**REQUIRED WORK**
Every line of the listing that contains the word "uitvoering" is to be copied out.

**EXTRACTED INFORMATION**

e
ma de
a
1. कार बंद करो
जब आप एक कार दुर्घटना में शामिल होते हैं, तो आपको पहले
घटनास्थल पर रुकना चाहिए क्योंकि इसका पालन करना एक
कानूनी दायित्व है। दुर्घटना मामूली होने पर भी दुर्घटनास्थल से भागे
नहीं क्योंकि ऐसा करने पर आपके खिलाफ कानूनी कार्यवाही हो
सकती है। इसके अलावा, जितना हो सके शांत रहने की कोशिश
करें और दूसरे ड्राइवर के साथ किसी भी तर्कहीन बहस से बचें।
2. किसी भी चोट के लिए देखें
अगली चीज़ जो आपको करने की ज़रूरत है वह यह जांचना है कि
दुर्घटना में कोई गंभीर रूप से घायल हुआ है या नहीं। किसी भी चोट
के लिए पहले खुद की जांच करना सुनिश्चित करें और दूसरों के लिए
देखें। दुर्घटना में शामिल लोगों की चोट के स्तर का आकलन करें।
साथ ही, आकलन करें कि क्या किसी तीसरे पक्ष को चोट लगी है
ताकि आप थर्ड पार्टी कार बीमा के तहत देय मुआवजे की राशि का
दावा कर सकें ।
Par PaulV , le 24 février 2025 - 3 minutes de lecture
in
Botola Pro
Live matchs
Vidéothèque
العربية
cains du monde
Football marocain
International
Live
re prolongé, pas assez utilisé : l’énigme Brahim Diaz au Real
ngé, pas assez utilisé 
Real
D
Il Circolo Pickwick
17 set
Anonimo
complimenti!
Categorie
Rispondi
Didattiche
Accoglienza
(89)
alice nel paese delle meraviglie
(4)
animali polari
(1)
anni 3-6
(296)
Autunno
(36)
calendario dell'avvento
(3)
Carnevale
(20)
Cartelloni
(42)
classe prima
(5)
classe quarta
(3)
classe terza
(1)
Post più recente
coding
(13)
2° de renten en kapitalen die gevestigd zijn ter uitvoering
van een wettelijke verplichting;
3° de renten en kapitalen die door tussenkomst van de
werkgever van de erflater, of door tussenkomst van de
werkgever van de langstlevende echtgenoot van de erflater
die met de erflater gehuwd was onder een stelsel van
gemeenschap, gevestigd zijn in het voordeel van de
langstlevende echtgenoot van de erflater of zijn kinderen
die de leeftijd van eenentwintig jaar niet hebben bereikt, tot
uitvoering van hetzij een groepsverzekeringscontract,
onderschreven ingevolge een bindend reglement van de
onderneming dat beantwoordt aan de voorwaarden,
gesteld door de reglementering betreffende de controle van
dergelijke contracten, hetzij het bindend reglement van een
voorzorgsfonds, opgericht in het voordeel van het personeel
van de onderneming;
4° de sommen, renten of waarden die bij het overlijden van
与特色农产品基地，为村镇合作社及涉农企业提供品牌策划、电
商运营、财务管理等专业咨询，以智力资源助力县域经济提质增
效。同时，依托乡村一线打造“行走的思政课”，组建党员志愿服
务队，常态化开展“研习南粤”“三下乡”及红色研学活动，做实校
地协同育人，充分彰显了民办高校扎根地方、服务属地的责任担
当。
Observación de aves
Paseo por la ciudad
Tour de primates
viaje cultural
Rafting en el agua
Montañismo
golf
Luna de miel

* * *

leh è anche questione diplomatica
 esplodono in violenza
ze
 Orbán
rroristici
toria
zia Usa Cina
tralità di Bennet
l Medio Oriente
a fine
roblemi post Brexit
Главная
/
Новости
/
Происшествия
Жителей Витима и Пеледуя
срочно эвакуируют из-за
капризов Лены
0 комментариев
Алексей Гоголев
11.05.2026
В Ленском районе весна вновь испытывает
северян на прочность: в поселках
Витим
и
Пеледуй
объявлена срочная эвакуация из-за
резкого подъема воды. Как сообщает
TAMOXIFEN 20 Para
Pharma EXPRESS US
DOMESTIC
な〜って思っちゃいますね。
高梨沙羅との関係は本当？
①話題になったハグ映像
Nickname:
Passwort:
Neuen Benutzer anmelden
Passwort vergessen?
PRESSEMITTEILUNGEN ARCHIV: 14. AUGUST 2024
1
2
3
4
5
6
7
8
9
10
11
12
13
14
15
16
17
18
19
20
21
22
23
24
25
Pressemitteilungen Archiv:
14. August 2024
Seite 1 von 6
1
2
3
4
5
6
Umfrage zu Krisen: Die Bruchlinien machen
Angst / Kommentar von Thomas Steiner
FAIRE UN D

...

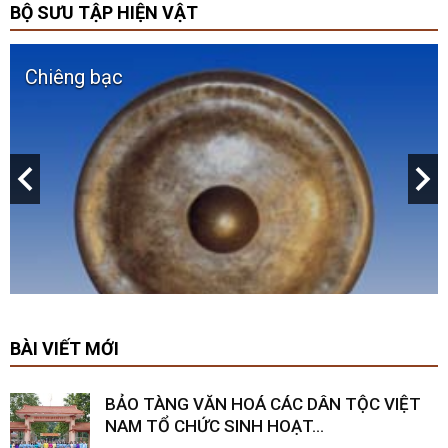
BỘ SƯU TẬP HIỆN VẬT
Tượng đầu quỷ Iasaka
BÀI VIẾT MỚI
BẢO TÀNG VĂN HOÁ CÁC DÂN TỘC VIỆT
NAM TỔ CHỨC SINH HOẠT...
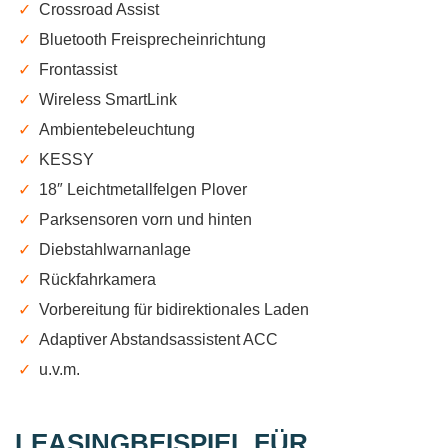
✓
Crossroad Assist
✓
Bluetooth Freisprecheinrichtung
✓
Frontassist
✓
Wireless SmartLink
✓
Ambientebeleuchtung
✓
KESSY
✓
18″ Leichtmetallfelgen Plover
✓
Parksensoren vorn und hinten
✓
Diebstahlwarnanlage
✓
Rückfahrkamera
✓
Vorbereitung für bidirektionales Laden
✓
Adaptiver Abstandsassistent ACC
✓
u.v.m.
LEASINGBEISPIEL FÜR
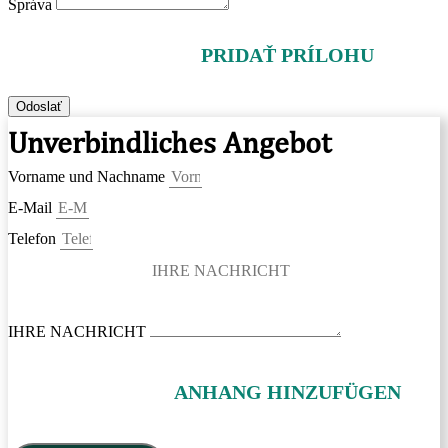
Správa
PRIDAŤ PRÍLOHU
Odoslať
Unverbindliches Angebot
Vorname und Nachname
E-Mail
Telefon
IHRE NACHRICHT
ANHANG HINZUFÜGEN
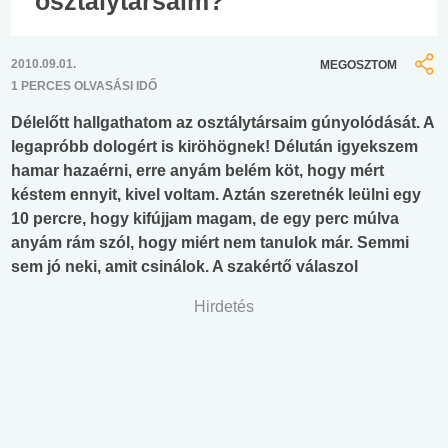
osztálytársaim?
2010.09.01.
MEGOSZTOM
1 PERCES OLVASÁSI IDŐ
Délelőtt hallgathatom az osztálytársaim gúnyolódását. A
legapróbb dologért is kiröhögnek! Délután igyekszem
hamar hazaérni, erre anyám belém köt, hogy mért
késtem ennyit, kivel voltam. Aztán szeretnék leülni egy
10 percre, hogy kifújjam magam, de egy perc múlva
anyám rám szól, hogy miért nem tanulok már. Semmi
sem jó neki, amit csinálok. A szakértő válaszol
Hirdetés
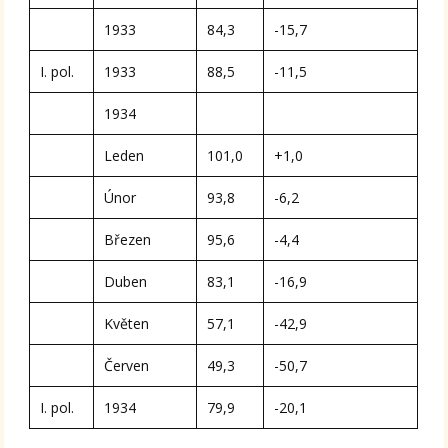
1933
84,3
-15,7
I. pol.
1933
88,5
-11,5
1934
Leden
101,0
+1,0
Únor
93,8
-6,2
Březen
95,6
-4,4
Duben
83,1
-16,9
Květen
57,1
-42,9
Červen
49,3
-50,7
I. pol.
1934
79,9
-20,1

**SOLUTION TO THE PROBLEM**
2° de renten en kapitalen die gevestigd zijn ter uitvoering
uitvoering van hetzij een groepsverzekeringscontract,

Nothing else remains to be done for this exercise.